Screening of familial primary biliary cholangitis and research on low-frequency mutations by whole-exome sequencing
10.3760/cma.j.issn.1007-3418.2018.05.014
- VernacularTitle: 原发性胆汁性胆管炎家系筛查及其低频突变的全外显子组测序研究
- Author:
Shuai ZHANG
1
;
Guanya GUO
;
Xia ZHOU
;
Ying HAN
Author Information
1. State Key Laboratory of Cancer Biology, Xijing Hospital of Digestive Diseases, The Fourth Military Medical University, Xi'an 710032, China; Xijing Hospital of Digestive Diseases, The Fourth Military Medical University, Xi'an 710032, China
- Publication Type:Journal Article
- Keywords:
Primary biliary cholangitis;
Pedigree;
Whole exome sequence
- From:
Chinese Journal of Hepatology
2018;26(5):388-392
- CountryChina
- Language:Chinese
-
Abstract:
Objective:Screening of patients with familial primary biliary cholangitis by using whole-exome sequence to find common low-frequency mutations and to explore its pathogenesis.
Methods:The confirmed data of PBC patients diagnosed in Xijing hospital from 2005 to 2016 were collected, and their first-degree relatives' autoantibodies were screened for diagnosis.
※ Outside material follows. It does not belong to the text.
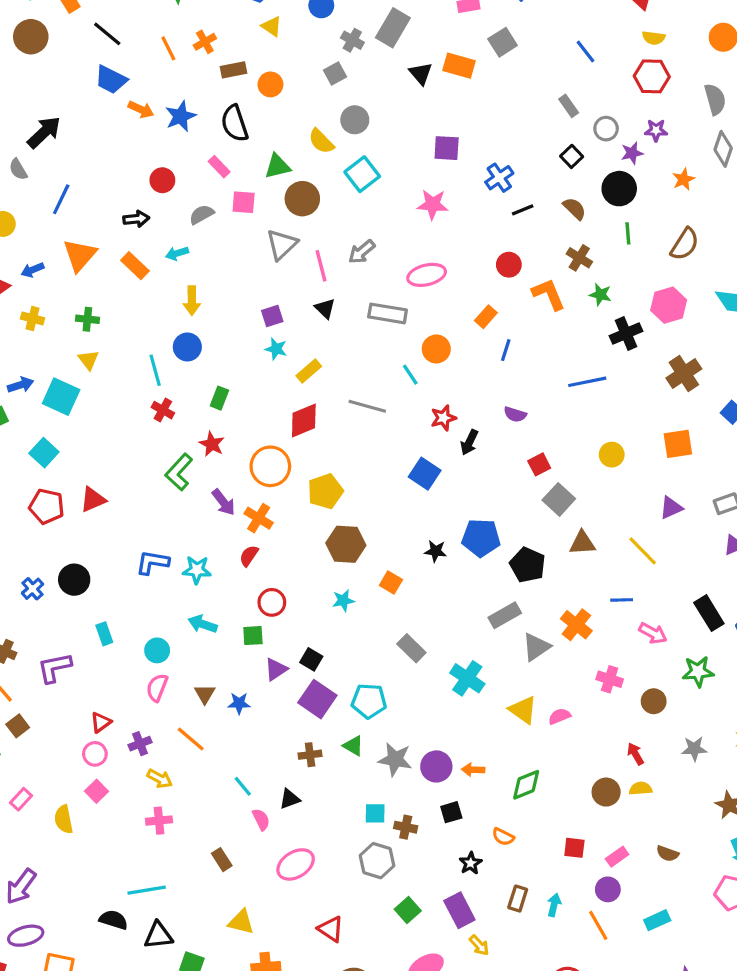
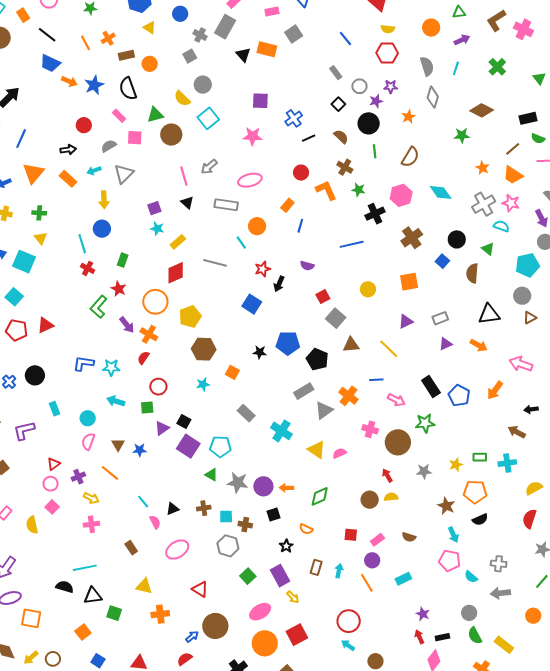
gray triangle: (282, 244) -> (124, 174), moved
brown circle: (654, 701) -> (398, 442), size x1.6
brown cross: (310, 755) -> (204, 508), moved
DNA extraction from PBC patients and normal controls in two high-incidence families was performed for whole-exome sequencing, and the low-frequency mutations in the family were screened.
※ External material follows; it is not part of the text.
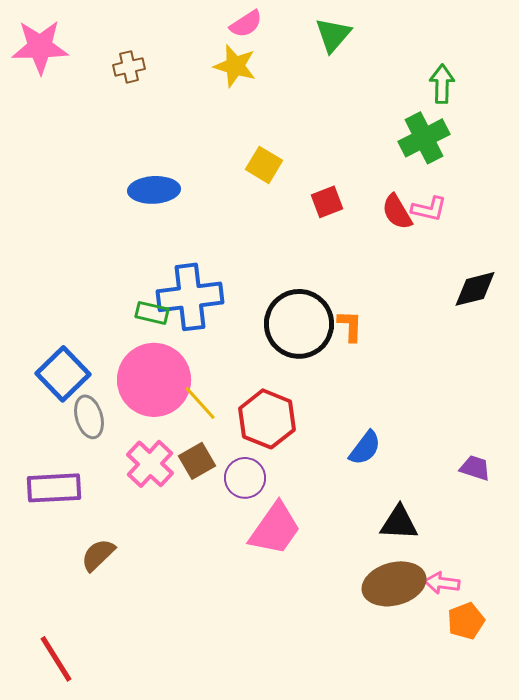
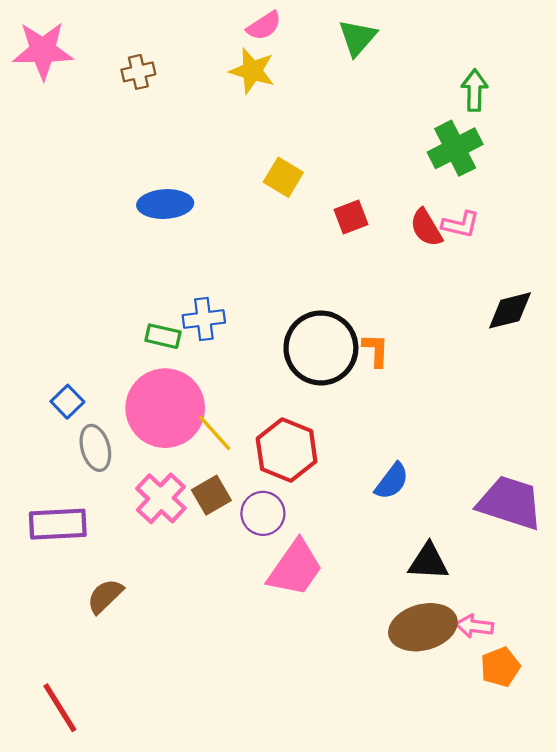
blue cross: (190, 297) -> (204, 319), size x0.6
blue square: (63, 374) -> (67, 402), size x0.6
purple trapezoid: (475, 468) -> (510, 503), size x2.0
Results:A total of 435 PBC patients and 946 first-degree relatives were screened, and 18 (1.90%) first-degree relatives were also diagnosed with PBC, which was distributed in 16 families (3.68%). The whole-exome sequencing results showed that the common low-frequency mutations of 7 patients in 2 families consisted of 16 single nucleotide polymorphisms and 2 InDel markers, of which ANO2(rs17788563) may be correlated to the pathogenesis of PBC.
Conclusion:There is high-incidence of PBC in the family members of PBC patients with low-frequency mutation sites and their sites may be involved in the pathogenesis of PBC.